All of these are actions ideally taken when exchanges suffer hacks, and it’s not far-fetched to assume that this was the case here. It’s also worth noting that while BitMarket promised to contact users concerning the “next steps” to follow in the wake of the shutdown, it’s unclear whether users will truly be reimbursed.
Bitsane and the hard truth about exit scams
BitMarket’s shutdown is the latest in a string of crypto exchange capitulations. A few weeks ago, the Irish crypto industry was rocked by Bitsane’s disappearance.
Bitsane’s exit was much more brutal; not just for the amounts involved, but for the manner in which it did disappear. One day, it was around, and the next day (precisely, June 17), its platform and social media channels were scrapped from existence. Users weren’t notified, and all efforts to contact the exchange or any of its operators at press time have proved abortive.

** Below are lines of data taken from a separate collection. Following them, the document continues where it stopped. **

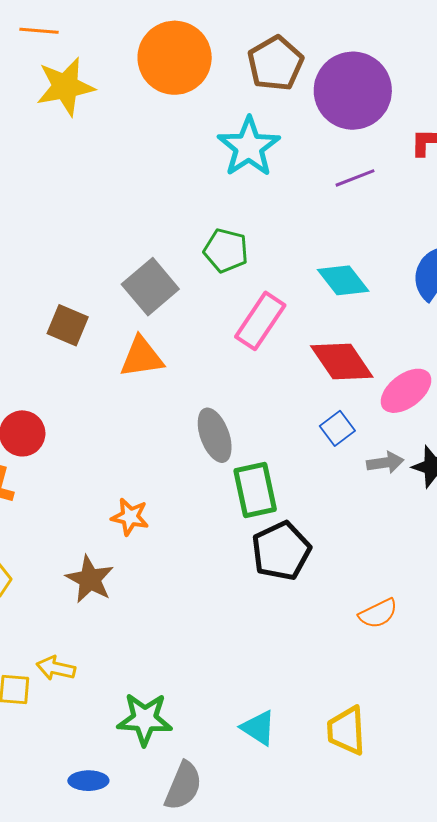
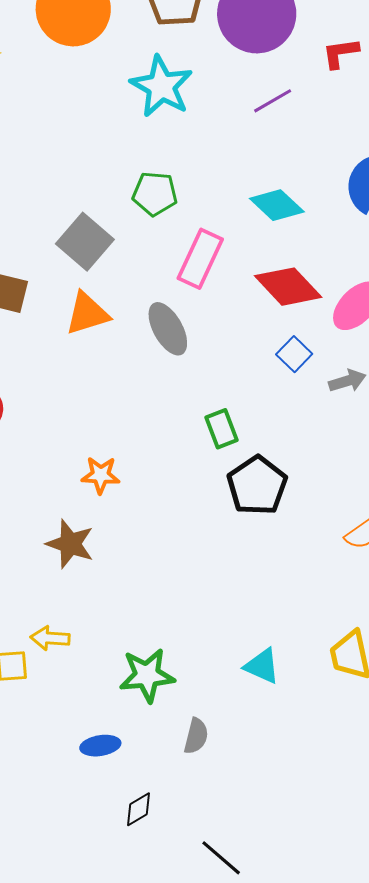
gray ellipse: (215, 435) -> (168, 329), moved
green rectangle: (255, 490) -> (222, 429), size x0.7
gray semicircle: (183, 786) -> (196, 736), size x0.7

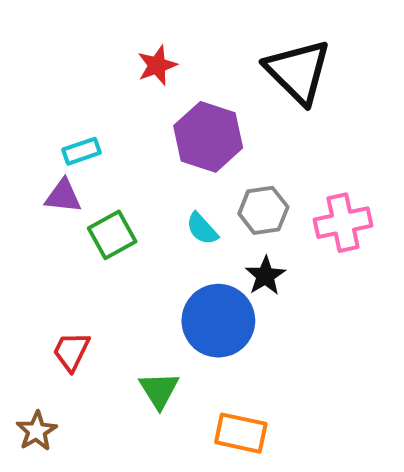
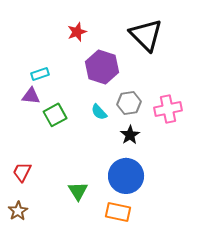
blue circle: (218, 321) -> (126, 176), moved
red trapezoid: (71, 351) -> (22, 172), moved

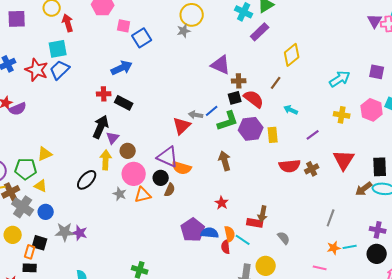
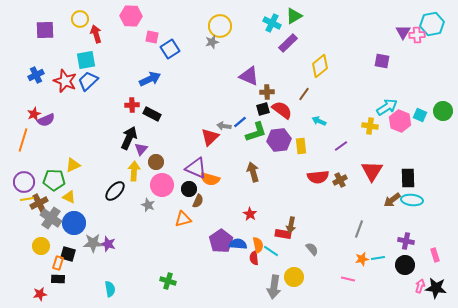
purple square: (377, 72) -> (382, 61), moved
cyan arrow: (340, 79) -> (387, 107), moved
orange triangle: (143, 195) -> (183, 219), moved
blue circle: (46, 212) -> (74, 223), size x1.5

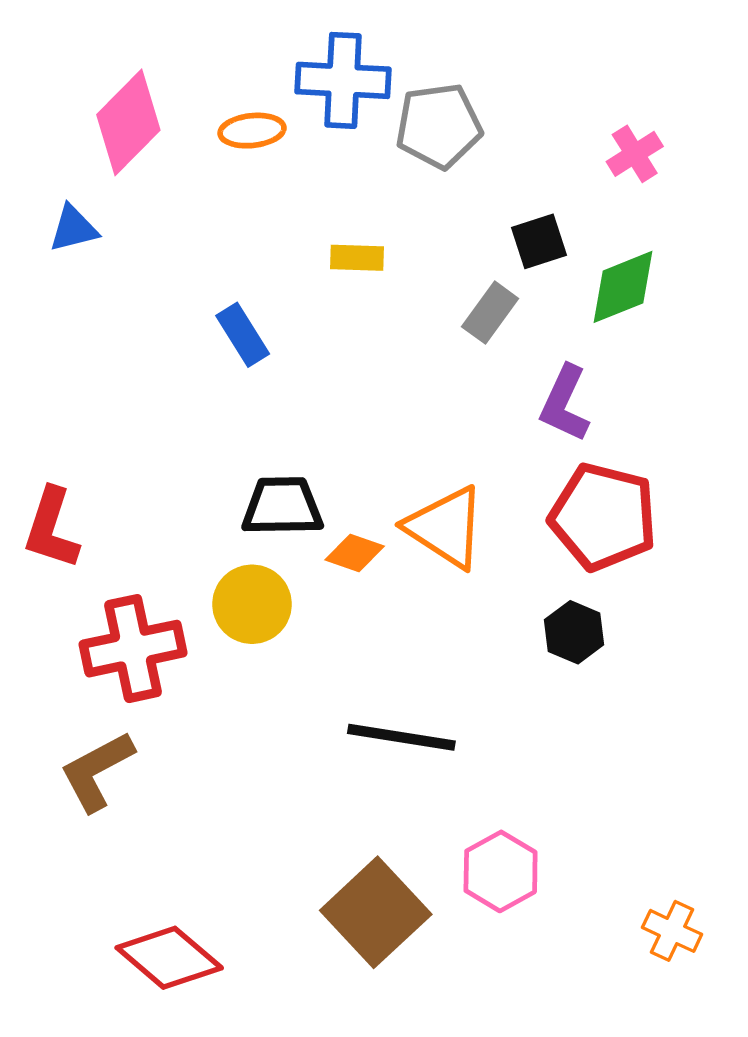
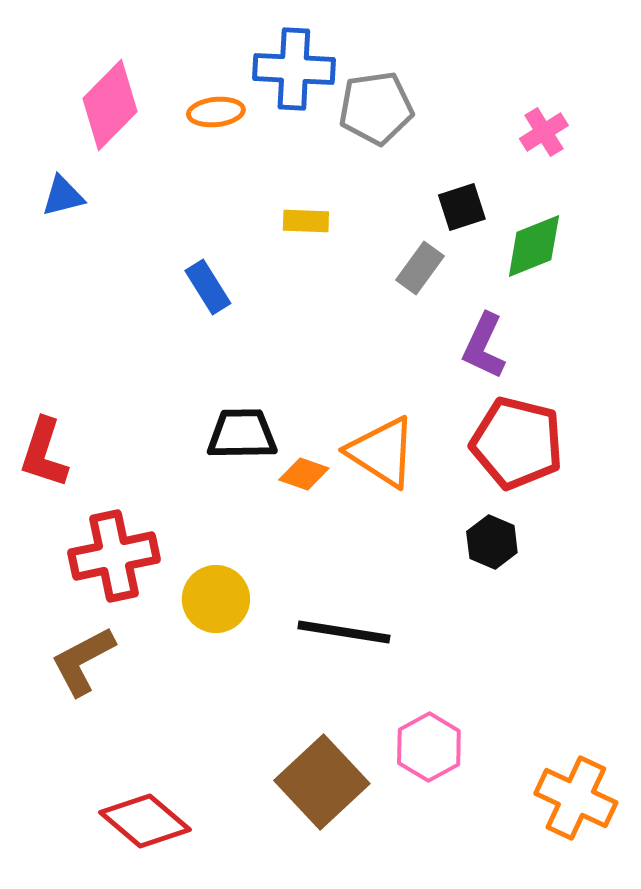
yellow circle: (252, 604) -> (216, 599), moved
orange cross: (672, 931) -> (576, 798), size x1.6

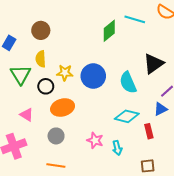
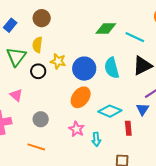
cyan line: (135, 19) -> (135, 37), moved
green diamond: (109, 31) -> (106, 28), turned 30
cyan semicircle: (128, 83) -> (112, 68), moved
orange ellipse: (63, 108) -> (81, 97), moved, turned -45
blue triangle: (161, 109) -> (143, 109), turned -40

We could blame Poland, too
The shutdown could also be a side effect of Poland’s rather harsh cryptocurrency environment. The Polish government has been rather skeptical about crypto assets since the onset of the crypto winter, going as far as taking to social media to discourage cryptocurrency investments.
In May 2018, the Polish Financial Supervision Authority (KNF), Poland’s financial watchdog, placed a tender offer of about 615,000 zloty (around $173,000 at the time) to fund a social media campaign highlighting the risks associated with businesses such as ForEx trading, pyramid schemes, and cryptocurrencies. The news followed a reported admission by the Polish Central Bank that it had shelled out up to $27,000 to produce a YouTube promotional video which featured a man losing all his money in crypto trading.
As expected, this harsh stance has caused the exodus of multiple companies. On May 29, 2018, BitBay, the largest crypto exchange in the country, announced that it would be suspending its activities in the country as banks would no longer co-operate with it.
In its post, BitBay stressed the importance of doing business with banks and how this relationship forms the cornerstone of its operations. However, banks seemed to have formed a coalition against it, with multiple institutions denying to provide services. To keep its operations alive, BitBay said that it would be moving to Malta; a country with a reputation for being much more crypto-friendly.